Some members of the Select Committee on Oversight are unsatisfied with the how prosecutors from Hudson and Middlesex Counties handled investigations into sexual assault allegations against former Schools Development chief of staff Al Alvarez.
“Without interviewing the actual person who had the claim, they’re not doing 100%. Period. The end,” Assemblywoman Pamela Lampitt said.
It’s not clear whether prosecutors interviewed state Housing Agency and Mortgage Finance Agency chief of staff Katie Brennan, though Brennan’s attorneys said Middlesex prosecutors did not meet with Gov.
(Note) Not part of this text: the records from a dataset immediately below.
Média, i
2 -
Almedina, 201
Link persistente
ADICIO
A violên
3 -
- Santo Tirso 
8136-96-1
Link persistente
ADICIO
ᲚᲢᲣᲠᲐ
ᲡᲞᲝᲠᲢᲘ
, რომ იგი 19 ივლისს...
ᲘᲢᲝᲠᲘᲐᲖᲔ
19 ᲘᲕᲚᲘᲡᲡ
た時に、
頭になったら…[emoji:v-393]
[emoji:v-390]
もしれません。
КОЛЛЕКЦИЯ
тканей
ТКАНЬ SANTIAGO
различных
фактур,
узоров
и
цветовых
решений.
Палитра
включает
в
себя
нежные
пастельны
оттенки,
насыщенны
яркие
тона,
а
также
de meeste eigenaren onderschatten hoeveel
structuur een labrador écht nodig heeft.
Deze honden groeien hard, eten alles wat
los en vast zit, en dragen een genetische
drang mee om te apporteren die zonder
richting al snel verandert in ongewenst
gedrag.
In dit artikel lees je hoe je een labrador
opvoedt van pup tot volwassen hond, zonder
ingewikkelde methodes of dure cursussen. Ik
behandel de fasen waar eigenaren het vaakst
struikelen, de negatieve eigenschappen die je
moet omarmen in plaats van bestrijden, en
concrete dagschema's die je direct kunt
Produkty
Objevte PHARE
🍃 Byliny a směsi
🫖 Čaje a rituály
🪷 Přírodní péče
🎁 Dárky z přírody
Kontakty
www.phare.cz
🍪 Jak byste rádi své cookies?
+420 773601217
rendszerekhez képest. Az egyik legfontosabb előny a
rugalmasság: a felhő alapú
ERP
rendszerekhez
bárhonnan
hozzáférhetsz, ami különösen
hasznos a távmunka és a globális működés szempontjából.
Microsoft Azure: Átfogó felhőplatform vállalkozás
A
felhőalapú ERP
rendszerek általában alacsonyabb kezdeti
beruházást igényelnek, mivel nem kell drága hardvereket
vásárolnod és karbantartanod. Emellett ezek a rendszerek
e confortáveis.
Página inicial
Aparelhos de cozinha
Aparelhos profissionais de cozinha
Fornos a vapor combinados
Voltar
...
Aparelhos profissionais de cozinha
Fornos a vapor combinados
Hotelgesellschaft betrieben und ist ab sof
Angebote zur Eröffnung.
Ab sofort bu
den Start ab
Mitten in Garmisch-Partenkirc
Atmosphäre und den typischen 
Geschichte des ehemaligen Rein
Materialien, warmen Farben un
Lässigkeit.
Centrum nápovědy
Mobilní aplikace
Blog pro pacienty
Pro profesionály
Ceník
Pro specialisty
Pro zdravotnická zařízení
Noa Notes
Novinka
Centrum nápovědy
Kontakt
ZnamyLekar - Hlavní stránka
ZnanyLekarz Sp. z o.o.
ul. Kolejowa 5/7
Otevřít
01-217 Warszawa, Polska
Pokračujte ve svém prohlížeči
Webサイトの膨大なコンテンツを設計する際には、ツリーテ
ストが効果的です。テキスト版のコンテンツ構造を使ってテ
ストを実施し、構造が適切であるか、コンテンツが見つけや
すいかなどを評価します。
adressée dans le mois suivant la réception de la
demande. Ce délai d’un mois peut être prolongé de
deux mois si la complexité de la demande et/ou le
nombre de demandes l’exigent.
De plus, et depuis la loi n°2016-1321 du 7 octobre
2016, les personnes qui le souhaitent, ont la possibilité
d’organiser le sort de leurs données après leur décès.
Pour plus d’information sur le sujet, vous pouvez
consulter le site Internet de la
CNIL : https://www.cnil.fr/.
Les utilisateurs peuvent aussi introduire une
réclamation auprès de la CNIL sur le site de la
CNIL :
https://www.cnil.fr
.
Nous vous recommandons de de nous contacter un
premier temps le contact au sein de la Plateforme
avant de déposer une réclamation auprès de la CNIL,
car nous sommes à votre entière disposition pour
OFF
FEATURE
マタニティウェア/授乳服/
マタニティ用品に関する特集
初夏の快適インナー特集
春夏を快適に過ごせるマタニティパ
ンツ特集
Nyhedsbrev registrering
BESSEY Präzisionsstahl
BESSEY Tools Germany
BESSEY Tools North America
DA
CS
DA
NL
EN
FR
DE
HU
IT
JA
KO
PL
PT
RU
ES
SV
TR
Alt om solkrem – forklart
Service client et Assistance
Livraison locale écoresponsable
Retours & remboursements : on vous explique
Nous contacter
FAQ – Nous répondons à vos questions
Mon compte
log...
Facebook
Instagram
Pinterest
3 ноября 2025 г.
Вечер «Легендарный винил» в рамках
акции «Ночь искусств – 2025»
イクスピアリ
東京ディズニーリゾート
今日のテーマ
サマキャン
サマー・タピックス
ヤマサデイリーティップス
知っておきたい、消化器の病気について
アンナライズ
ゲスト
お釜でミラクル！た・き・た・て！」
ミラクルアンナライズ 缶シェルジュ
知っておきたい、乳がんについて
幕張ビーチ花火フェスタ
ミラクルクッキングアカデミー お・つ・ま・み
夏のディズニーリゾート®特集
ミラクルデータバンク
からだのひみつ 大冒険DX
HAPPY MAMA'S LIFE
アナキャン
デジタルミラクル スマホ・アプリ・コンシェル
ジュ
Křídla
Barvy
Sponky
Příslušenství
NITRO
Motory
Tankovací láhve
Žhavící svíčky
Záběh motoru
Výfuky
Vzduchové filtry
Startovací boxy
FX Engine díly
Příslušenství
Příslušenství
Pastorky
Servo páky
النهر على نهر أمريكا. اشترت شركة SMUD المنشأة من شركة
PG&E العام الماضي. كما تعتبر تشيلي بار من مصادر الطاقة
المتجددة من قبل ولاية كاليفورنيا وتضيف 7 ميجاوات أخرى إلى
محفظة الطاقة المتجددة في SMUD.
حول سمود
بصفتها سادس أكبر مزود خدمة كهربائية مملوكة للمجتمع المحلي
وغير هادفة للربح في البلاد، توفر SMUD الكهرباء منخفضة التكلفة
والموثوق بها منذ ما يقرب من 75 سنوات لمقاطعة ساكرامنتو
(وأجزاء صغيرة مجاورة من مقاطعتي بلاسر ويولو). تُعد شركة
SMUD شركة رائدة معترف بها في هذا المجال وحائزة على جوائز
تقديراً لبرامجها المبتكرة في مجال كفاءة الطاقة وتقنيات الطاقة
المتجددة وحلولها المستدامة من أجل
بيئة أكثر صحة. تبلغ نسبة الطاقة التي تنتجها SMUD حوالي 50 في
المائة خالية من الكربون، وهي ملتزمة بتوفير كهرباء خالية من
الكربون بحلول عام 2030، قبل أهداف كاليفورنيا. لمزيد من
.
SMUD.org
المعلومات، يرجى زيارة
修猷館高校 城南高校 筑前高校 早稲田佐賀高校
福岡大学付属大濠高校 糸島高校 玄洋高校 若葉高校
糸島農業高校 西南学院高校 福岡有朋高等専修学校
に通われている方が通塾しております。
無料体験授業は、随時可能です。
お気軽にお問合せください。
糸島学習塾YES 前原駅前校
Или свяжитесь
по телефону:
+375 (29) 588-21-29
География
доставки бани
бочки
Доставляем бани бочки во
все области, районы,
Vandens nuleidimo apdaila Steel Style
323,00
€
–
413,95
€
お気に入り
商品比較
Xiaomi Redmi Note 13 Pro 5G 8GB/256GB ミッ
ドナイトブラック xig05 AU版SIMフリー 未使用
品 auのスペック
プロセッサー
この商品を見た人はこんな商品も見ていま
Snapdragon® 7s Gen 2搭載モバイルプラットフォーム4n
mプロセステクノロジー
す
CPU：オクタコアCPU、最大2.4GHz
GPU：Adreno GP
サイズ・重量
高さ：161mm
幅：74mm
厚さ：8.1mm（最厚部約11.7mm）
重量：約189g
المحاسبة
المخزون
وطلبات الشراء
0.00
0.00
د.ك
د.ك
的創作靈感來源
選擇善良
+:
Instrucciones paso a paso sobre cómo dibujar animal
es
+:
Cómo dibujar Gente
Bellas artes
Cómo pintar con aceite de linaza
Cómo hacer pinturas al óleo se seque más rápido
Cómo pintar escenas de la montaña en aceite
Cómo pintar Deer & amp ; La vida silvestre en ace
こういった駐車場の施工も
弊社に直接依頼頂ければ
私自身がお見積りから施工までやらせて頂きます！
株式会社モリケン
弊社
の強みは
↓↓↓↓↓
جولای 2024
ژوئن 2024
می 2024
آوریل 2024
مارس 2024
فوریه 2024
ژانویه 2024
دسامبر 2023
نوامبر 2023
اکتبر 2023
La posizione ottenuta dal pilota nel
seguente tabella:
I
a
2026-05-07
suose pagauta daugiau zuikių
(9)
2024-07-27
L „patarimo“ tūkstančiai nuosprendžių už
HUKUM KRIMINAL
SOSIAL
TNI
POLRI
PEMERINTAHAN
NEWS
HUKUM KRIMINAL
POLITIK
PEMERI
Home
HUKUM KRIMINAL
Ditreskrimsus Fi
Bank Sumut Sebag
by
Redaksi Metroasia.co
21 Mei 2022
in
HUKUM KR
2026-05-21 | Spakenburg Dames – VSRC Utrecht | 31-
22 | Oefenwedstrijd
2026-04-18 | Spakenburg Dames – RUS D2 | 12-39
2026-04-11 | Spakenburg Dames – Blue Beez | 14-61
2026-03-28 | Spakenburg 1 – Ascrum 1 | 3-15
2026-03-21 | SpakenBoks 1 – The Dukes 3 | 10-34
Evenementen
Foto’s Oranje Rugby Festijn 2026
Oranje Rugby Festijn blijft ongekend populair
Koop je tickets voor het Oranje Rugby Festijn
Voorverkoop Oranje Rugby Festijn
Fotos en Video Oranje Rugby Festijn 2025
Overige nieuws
Phil Murphy’s deputy chief of staff Justin Braz and Brennan’s husband, both of whom Brennan told of the alleged assault shortly after it is said to have occurred.
Brennan claims Alvarez sexually assaulted her in April 2017, when Alvarez was in charge of Muslim and Latino outreach for Murphy’s campaign, for which Brennan would later become a volunteer.
Alvarez denies the sexual assault allegations, claiming the event was consensual.
“What I would have like to have seen is a grand jury, because if they posed everything and put it before a grand jury and decided not to indict, then neither entity had to worry about being criticized,” Assemblywoman Betty Lou DeCroce. “If it went to a grand jury, there wouldn’t have been any criticism of Hudson or Middlesex, and because that didn’t happen, that gives me concern.”
The Special Committee has sought emails sent or received by Hudson County Prosecutor Esther Suarez, who knows both Alvarez and Brennan, that the committee’s members believe could contradict her claims that she was not involved in the investigation of Brennan’s claims.
Those requests have been unsuccessful so far, and Suarez has faced criticism for her handling of the case, though investigations into how the probe was conducted have not revealed any wrongdoing.
It’s possible the committee will itself probe prosecutors’ handling of Brennan’s case, but with budget season looming — Select Committee Co-Chair Assemblywoman Eliana Pintor Marin chairs the Assembly Budget Committee—it’s not clear whether legislative leaders and committee chairs will have the appetite to continue with a widened scope.
Members of the committee lean in different ways on that, but at least some are happy with whatever choice legislative leaders make.
“I leave that up to the leadership,” Lampitt said.